= What is expected =
Show only those lines of the entries where the string "приложения" is found.

Transcribed page contents
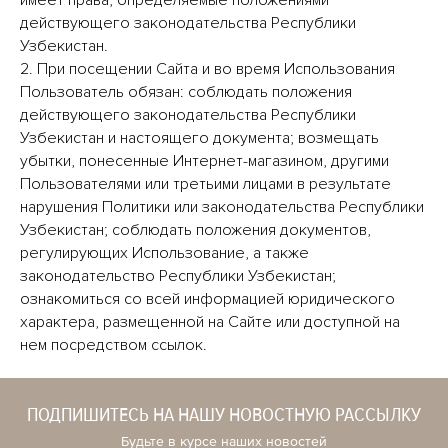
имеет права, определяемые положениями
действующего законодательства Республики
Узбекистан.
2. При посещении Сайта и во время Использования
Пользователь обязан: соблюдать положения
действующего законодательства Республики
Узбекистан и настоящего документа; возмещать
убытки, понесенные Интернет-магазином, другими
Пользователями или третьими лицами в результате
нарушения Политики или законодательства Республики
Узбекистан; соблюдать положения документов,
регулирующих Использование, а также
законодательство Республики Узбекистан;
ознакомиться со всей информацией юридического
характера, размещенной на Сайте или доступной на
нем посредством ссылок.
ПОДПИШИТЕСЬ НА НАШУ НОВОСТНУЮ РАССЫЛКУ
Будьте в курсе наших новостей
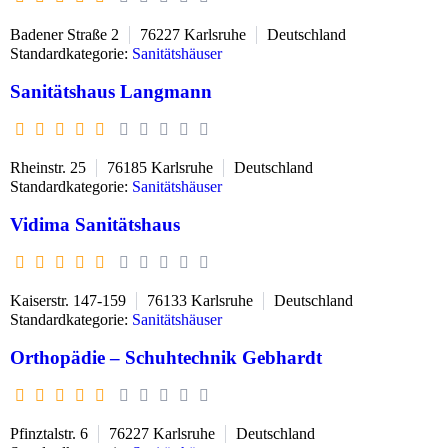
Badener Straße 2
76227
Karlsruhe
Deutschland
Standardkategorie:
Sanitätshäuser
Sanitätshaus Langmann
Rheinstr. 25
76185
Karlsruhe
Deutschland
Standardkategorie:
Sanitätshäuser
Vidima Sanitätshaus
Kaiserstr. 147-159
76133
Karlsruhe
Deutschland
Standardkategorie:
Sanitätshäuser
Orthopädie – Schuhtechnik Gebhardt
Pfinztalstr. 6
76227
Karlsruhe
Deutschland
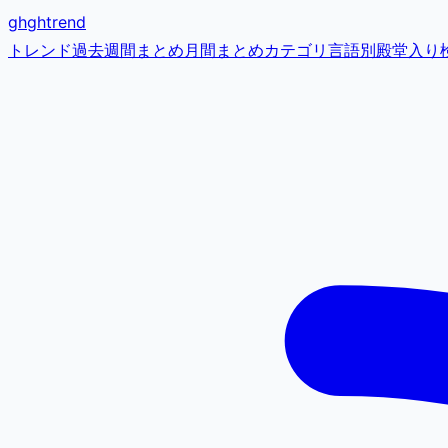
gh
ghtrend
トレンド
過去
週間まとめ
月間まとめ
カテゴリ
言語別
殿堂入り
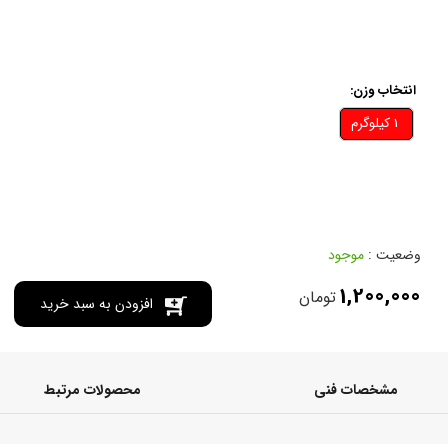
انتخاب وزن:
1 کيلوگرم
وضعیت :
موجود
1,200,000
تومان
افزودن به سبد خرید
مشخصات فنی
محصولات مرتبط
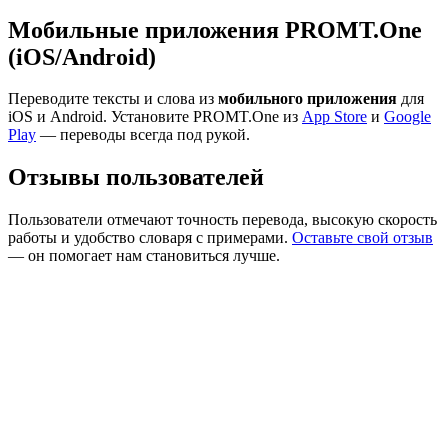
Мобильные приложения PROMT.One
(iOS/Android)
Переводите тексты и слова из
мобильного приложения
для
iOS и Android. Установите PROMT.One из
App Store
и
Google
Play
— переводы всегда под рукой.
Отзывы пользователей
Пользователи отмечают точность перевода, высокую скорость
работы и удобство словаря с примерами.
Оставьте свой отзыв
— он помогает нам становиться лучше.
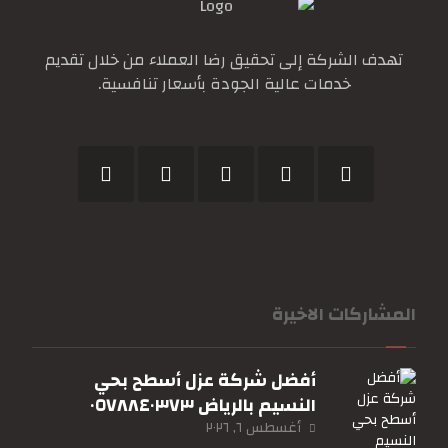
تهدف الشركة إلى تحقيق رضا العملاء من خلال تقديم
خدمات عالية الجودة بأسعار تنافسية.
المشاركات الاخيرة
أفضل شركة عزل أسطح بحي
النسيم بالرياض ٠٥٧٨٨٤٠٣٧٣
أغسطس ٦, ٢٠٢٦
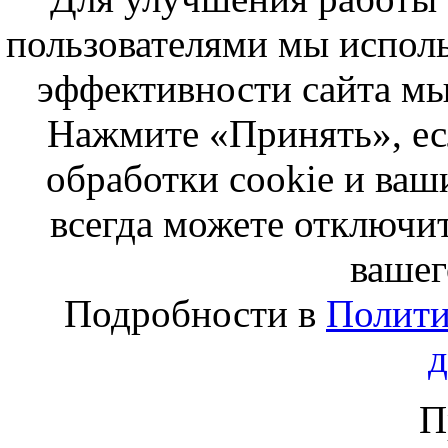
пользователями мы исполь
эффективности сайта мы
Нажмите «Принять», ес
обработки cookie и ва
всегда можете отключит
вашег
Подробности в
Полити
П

= Response to this task =
Мобильные приложения PROMT.One
мобильного приложения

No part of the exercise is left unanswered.